**Items listed in a dataset:**

---------------

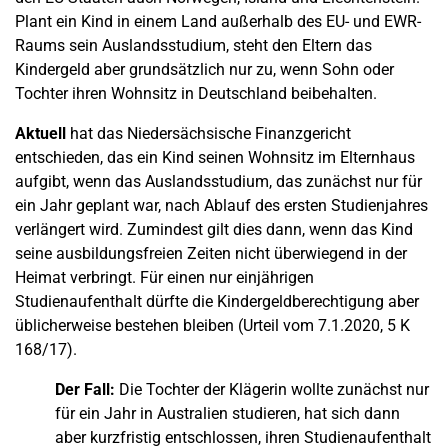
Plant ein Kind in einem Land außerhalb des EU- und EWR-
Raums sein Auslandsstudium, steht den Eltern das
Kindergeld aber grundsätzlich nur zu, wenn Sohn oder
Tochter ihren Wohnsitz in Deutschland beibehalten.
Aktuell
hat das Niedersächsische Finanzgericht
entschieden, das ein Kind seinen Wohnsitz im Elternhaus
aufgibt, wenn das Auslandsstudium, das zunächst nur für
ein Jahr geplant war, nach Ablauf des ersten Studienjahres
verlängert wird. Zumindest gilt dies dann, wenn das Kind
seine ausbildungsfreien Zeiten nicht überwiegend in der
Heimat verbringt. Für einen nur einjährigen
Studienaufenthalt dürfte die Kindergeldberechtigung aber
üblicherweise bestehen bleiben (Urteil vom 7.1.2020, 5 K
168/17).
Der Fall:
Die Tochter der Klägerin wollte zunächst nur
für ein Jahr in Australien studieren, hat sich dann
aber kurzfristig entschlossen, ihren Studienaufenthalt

---------------

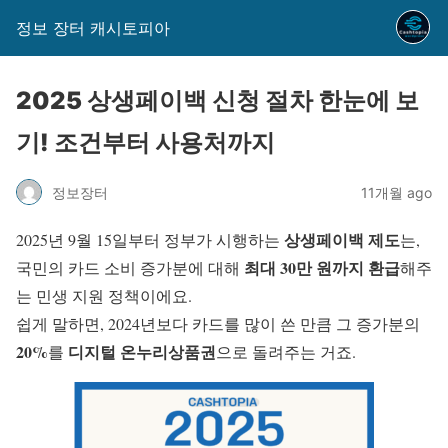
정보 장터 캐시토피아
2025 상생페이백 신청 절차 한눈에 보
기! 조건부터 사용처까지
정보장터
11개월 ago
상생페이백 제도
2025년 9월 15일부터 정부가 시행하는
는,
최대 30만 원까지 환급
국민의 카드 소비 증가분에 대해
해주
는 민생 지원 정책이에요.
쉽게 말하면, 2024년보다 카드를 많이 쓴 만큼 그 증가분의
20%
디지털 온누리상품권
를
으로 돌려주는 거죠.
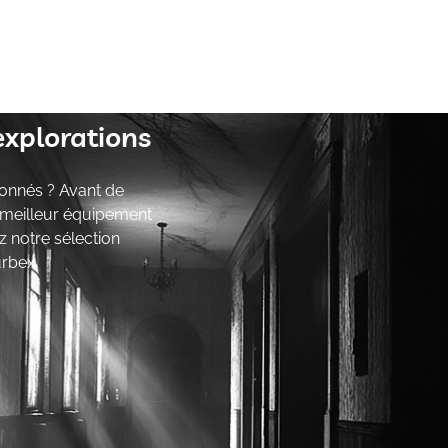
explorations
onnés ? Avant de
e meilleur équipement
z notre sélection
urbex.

---------------

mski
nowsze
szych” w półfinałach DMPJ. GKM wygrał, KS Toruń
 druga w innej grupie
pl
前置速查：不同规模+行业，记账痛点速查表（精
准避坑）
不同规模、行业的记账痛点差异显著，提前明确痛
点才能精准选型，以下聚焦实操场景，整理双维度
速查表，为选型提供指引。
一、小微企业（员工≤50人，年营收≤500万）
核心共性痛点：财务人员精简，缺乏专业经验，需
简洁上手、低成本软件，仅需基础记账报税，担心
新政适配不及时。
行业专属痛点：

---------------

**Brief:** Copy out every line of the records that the string "ihren" appears in.

**Written solution:**
Tochter ihren Wohnsitz in Deutschland beibehalten.
aber kurzfristig entschlossen, ihren Studienaufenthalt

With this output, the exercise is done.